◆ **Exercise**: Below are the entries. Set down exactly the line containing "SAN VALENTINO" and each line after it.

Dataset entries
──────

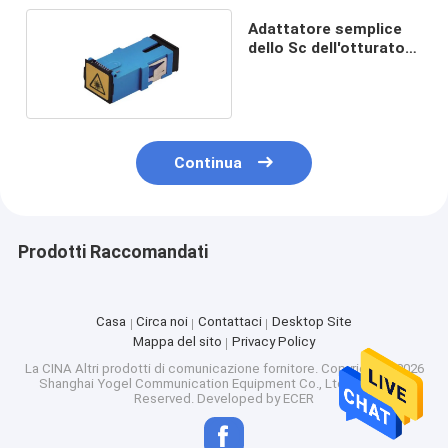
Adattatore semplice
dello Sc dell'otturatore
di Yogel Flangeless
Continua
Prodotti Raccomandati
Casa
Circa noi
Contattaci
Desktop Site
Mappa del sito
Privacy Policy
La CINA Altri prodotti di comunicazione fornitore.
Copyright © 2026
Shanghai Yogel Communication Equipment Co., Ltd.. All Rights
Reserved. Developed by
ECER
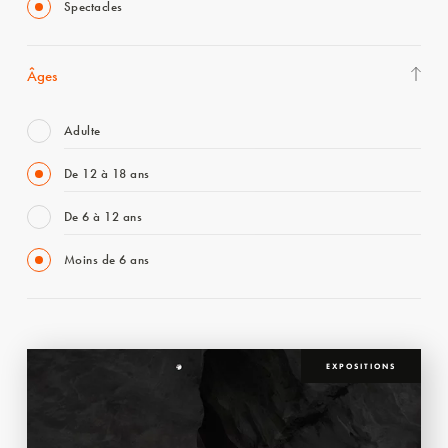
Spectacles
Âges
Adulte
De 12 à 18 ans
De 6 à 12 ans
Moins de 6 ans
EXPOSITIONS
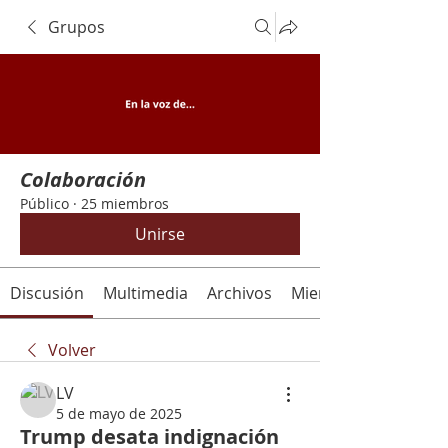
Grupos
Colaboración
Público
·
25 miembros
Unirse
Discusión
Multimedia
Archivos
Miembros
Volver
LV
5 de mayo de 2025
Trump desata indignación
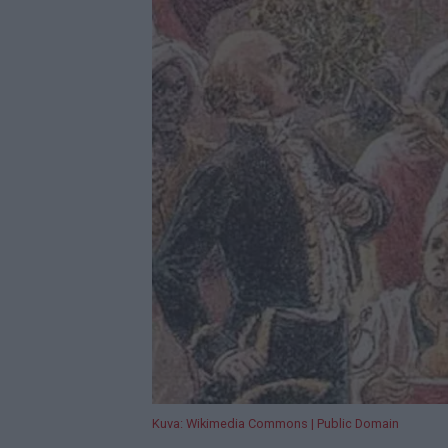
Kuva: Wikimedia Commons | Public Domain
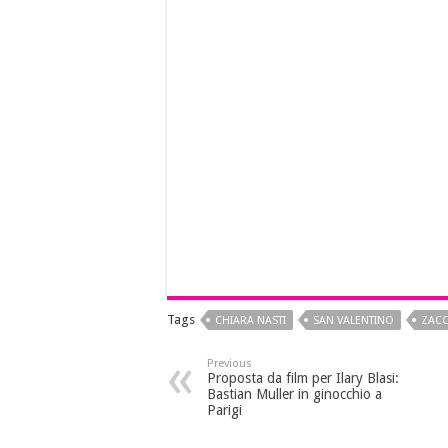
Tags
CHIARA NASTI
SAN VALENTINO
ZACC
Previous
Proposta da film per Ilary Blasi:
Bastian Muller in ginocchio a
Parigi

──────

◆ **Reply**:
SAN VALENTINO
ZACC
Previous
Proposta da film per Ilary Blasi:
Bastian Muller in ginocchio a
Parigi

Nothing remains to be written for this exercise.